Identify and copy all lines of the material where the string "Парламентская" is found.

• • •

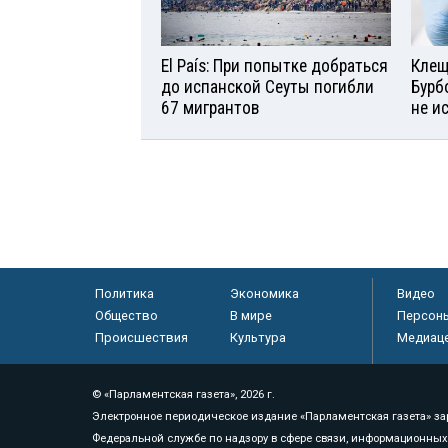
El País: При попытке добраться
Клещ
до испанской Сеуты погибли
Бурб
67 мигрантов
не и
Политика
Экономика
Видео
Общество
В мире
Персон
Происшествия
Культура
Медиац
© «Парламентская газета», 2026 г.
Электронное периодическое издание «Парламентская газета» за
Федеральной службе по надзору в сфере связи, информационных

• • •

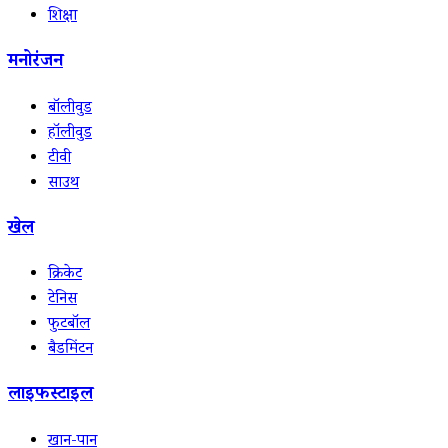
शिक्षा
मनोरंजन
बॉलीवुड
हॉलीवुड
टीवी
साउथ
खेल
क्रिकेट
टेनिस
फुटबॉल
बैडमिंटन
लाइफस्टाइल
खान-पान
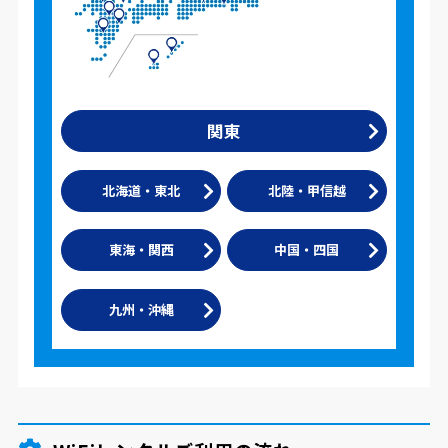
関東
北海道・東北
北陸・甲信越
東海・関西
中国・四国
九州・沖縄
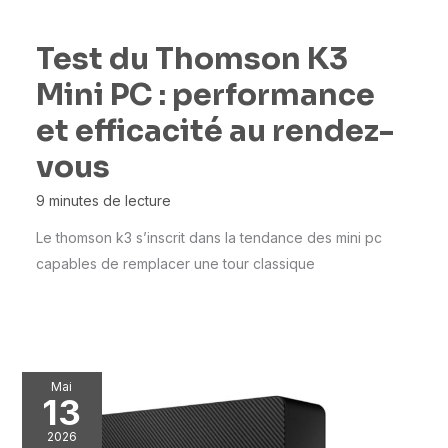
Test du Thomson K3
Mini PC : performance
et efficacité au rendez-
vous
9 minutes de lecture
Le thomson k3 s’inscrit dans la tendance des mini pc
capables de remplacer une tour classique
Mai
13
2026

• • •

> [Response to the task]:
© «Парламентская газета», 2026 г.
Электронное периодическое издание «Парламентская газета» за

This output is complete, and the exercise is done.